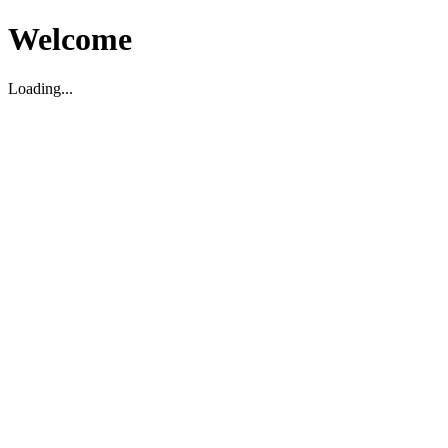
Welcome
Loading...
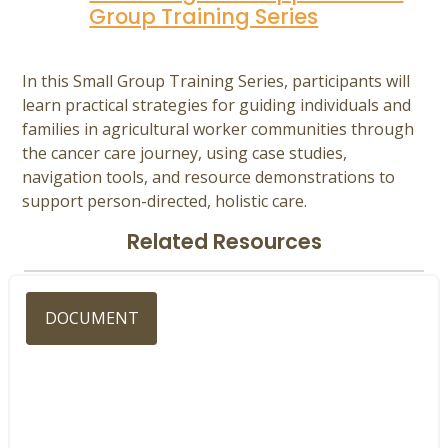
Group Training Series
In this Small Group Training Series, participants will
learn practical strategies for guiding individuals and
families in agricultural worker communities through
the cancer care journey, using case studies,
navigation tools, and resource demonstrations to
support person-directed, holistic care.
Related Resources
DOCUMENT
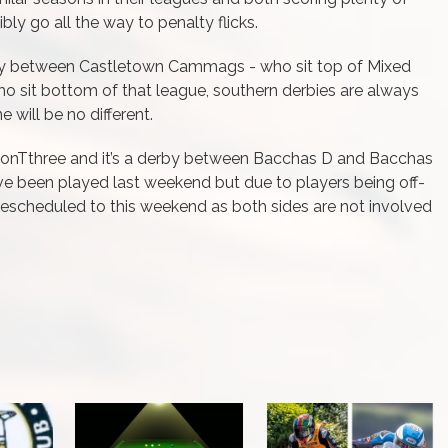
ibly go all the way to penalty flicks.
rby between Castletown Cammags - who sit top of Mixed
 sit bottom of that league, southern derbies are always
 will be no different.
sionTthree and it’s a derby between Bacchas D and Bacchas
e been played last weekend but due to players being off-
 rescheduled to this weekend as both sides are not involved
****************
Pictures should not appear; only the lines from the start of the listing above to the line containing "rby between Castletown", both ends included, are to be repeated exactly.

Welcome
Loading...
Group Training Series
In this Small Group Training Series, participants will
learn practical strategies for guiding individuals and
families in agricultural worker communities through
the cancer care journey, using case studies,
navigation tools, and resource demonstrations to
support person-directed, holistic care.
Related Resources
DOCUMENT
ibly go all the way to penalty flicks.
rby between Castletown Cammags - who sit top of Mixed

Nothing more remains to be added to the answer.